As it turned out in addition to fans all over the country, Joe DiMaggio had an admirer in the form of another Greatest of All Time in the City. Where Joe DiMaggio dominated the bases, Bill Robinson dominated the ballroom. Known as one of the era defining performers of his time, Bill Robinson is most remembered for his roles alongside Shirley Temple and for defying societal and racial norms of the time period. Perhaps lesser known today is that he is also a major Yankees fan and was crowned by the New York Times as the Yankee’s No. 1 fan and the honorary mayor of Harlem.
Robinson attended games frequently and would arrange his schedule so he would always be free for the World Series. Robinson and DiMaggio eventually became friends, and DiMaggio would later be the pallbearer alongside Jackie Robinson, Duke Ellington, and Irving Berlin for Robinson’s funeral. Considered by many to be the greatest baseball player in history, Joe DiMaggio was gifted this present watch by Bill Robinson, remembered as the best known and the most highly paid black entertainer in the United States during the first half of the 20th century.
Paris
Similar to the story behind the watch, the watch itself was composed of the partnership of two horological greats.
During the 1920s Cartier teamed up with Edmund Jaeger to form the European Watch and Clock Company. The joint venture granted Cartier exclusive access to all movements produced by Jaeger for a period of 15 years. However, Edmond Jaeger had to turn to movement specialist LeCoultre & Cie to produce the necessary quantity to fill the increasing amount of orders from Cartier.

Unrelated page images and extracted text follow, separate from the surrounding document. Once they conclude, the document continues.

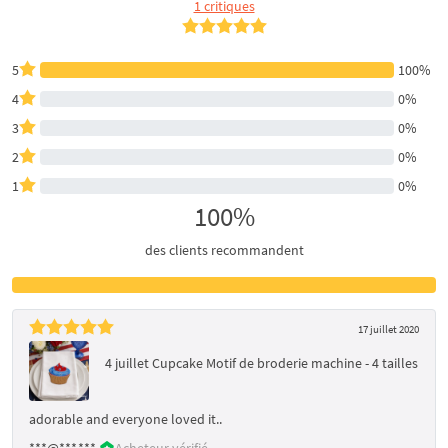
1 critiques
5
100%
4
0%
3
0%
2
0%
1
0%
100%
des clients recommandent
17 juillet 2020
4 juillet Cupcake Motif de broderie machine - 4 tailles
adorable and everyone loved it..
***@***.***
Acheteur vérifié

The three-way relationship turned out to be so successful that Jaeger and LeCoultre officially merged to become Jaeger-LeCoultre in 1937 and Cartier continued to rely on movements provided by the firm for decades. Watches bearing movements that exemplify this three-way partnership have since become highly sought after for their rarity and technological ingenuity for the time.
We are honored to present the present lot: a true marriage between two Grandes Maisons and their respective horologic know-hows, and between two of the Greatest of All Times in American sports and entertainment.